Sector of Dermatology and Post-Graduation Course in Dermatology, University Hospital and School of Medicine, Federal University of Rio de Janeiro, Rua Dona Mariana 143 / C-32 22280-020, Rio de Janeiro, Brazil.
Clin Dermatol. 2014 Jan-Feb;32(1):109-15. doi: 10.1016/j.clindermatol.2013.05.032.
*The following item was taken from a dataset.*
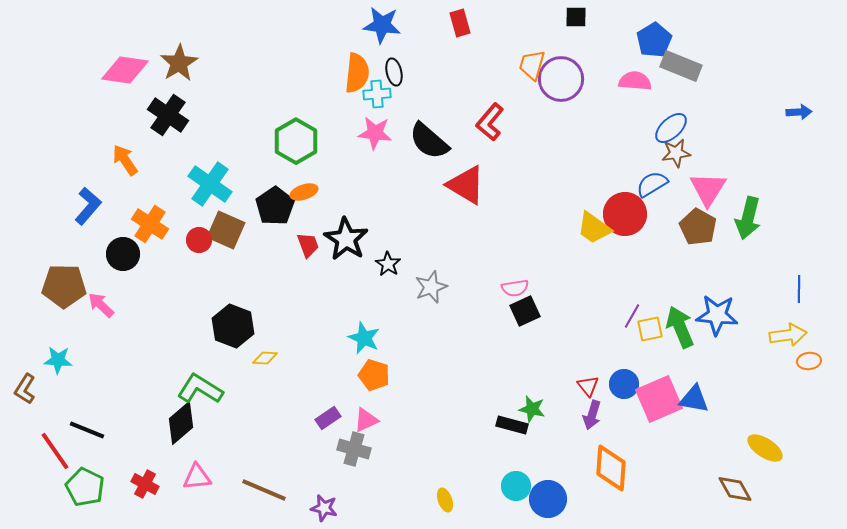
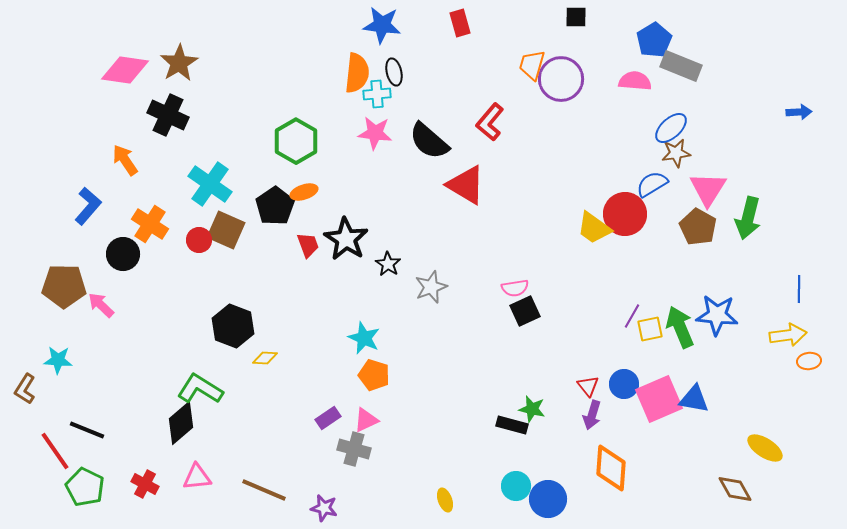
black cross at (168, 115): rotated 9 degrees counterclockwise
Atopic dermatitis and seborrheic dermatitis are multifactorial dermatitides that are known collectively as endogenous dermatitis. Both conditions can affect the face, but they have clinical, epidemiological, and physiopathological peculiarities that distinguish them from each other. These two diseases are very common all around the world. Atopic dermatitis is associated with xerosis and increased susceptibility to irritants and proteins; patients with this condition have a tendency to develop asthma, allergic rhinitis, and systemic manifestations that are mediated by immunoglobulin E. Seborrheic dermatitis is a moderate chronic dermatitis that is restricted to regions with a high production of sebum and areas that have cutaneous folds. There are many studies about pathophysiology related to the immunology and genetics of atopic dermatitis, but little is known about the genetic and immunological markers of seborrheic dermatitis.
特应性皮炎和脂溢性皮炎是两种多因素的皮炎,统称为内源性皮炎。这两种疾病都可能影响面部,但它们在临床、流行病学和病理生理学方面有一些特点,可以将它们彼此区分开来。这两种疾病在全世界都非常常见。特应性皮炎与干燥和对刺激物和蛋白质的敏感性增加有关;患有这种疾病的患者有发展为哮喘、过敏性鼻炎和由免疫球蛋白 E 介导的全身表现的倾向。脂溢性皮炎是一种中度慢性皮炎,仅限于皮脂分泌旺盛的区域和有皮肤褶皱的区域。有许多关于特应性皮炎的免疫学和遗传学相关的病理生理学研究,但对脂溢性皮炎的遗传和免疫学标志物知之甚少。